Now, if we want the PARP to have the best chance of helping the patient, they've got to tolerate it. So using it as an end of the line therapy makes no sense. So the reality is if you know the evidence that led to drug approvals and you know the population that you're dealing with, using therapies at the most optimal time. It's not to say that using it later is wrong, but it may be more optimal to use it when people can tolerate it better. That's the kind of conversation that comes because most of our community urology colleagues don't give PARP inhibitors.

So the point is is that maybe if there was greater awareness or there was a team effort to say, hey, we know this patient has a mutation, there are therapies, and it may be better to use it somewhat earlier in the disease. So again, it's just effective communication, trying to come up with an optimal plan in the absence of being able to say, "This is what you do now. This is what you do later."

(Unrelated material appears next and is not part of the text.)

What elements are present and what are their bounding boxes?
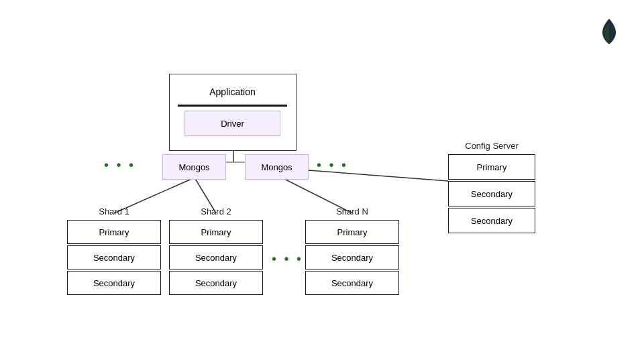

Alicia Morgans: That makes a lot of sense too. So I'm wondering, as you're thinking about side effects, and you mentioned some associated with PARPs, but of course, we have side effects associated with all of our systemic therapies, what is your strategy in terms of trying to proactively share those side effects with patients, with clinicians who are new to using these strategies so that they can feel more comfortable and confident trying these treatments?

Robert Dreicer: With patient education, as we all know, I mean, look, it starts with T suppression, right? Many of us spend a lot of time talking about the nuts and bolts of metabolic changes because they're so impactful on our patients. So patient education is absolutely critical and having patients know what they might have to expect. It's a little harder with some of our colleagues simply because in an individual basis, being able to communicate side effect profiles to clinicians is challenging.

And that's where education comes in. And frankly, even if it's... In today's world, you take one doc at a time. If you hopefully can bring some information that will enlighten him or her about maybe a therapy that they don't use very often or may be able to say, "I don't give this therapy, but my colleague does. This is what I've been told to expect," I mean, setting the stage.
Because you and I both know our urologic colleagues really have enormous trust from our patients and enlisting them in being able to provide support and education and preparation for our patients increases the chance that the patient is going to show up, get the consultation, actually hear about therapy options.

Alicia Morgans: Absolutely. I want to just thank you again for sharing your thoughts and your expertise. Any final comments before we close?

Robert Dreicer: I would just emphasize the last issue. I mean, again, historically, there's been a lot of give and take about a lot of stuff. There are a lot of our colleagues who are experts in managing advanced prostate cancer. Some of them are urologists. Some of them are medical oncologists. And the reality is that to me is not the issue. The issue is if you're going to... In a sense, if you break it, you own it. So I think our colleagues need to be brought up to speed if you're going to manage this disease state to do it optimally.

Alicia Morgans: Absolutely. Well, thank you again, and we really appreciate your time and your expertise today.

Robert Dreicer: Thanks for the opportunity.